-- WORK ORDER --
Transcribe the following entries word for word. End with the line where "معبد پناتاران لمپویانگ بالی" appears.

(Saved entries)
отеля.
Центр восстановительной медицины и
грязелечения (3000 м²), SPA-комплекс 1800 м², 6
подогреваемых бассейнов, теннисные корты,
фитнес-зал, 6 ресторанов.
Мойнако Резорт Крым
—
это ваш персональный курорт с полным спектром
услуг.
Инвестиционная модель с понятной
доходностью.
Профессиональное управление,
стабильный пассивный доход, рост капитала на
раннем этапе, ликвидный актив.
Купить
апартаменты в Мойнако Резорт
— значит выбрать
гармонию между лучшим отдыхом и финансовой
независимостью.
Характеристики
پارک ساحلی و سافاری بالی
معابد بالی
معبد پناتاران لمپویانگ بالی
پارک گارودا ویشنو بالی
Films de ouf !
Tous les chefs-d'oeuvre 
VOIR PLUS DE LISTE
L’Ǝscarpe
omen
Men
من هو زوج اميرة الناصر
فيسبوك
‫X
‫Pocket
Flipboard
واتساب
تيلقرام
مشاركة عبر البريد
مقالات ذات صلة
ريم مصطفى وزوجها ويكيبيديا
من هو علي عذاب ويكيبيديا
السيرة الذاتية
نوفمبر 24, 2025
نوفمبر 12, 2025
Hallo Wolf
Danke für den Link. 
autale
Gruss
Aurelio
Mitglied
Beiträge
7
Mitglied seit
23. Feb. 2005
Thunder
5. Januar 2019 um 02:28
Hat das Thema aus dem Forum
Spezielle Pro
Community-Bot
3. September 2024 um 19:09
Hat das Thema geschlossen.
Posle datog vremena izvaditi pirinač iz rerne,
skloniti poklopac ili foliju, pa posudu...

-- WRITTEN ANSWER --
отеля.
Центр восстановительной медицины и
грязелечения (3000 м²), SPA-комплекс 1800 м², 6
подогреваемых бассейнов, теннисные корты,
фитнес-зал, 6 ресторанов.
Мойнако Резорт Крым
—
это ваш персональный курорт с полным спектром
услуг.
Инвестиционная модель с понятной
доходностью.
Профессиональное управление,
стабильный пассивный доход, рост капитала на
раннем этапе, ликвидный актив.
Купить
апартаменты в Мойнако Резорт
— значит выбрать
гармонию между лучшим отдыхом и финансовой
независимостью.
Характеристики
پارک ساحلی و سافاری بالی
معابد بالی
معبد پناتاران لمپویانگ بالی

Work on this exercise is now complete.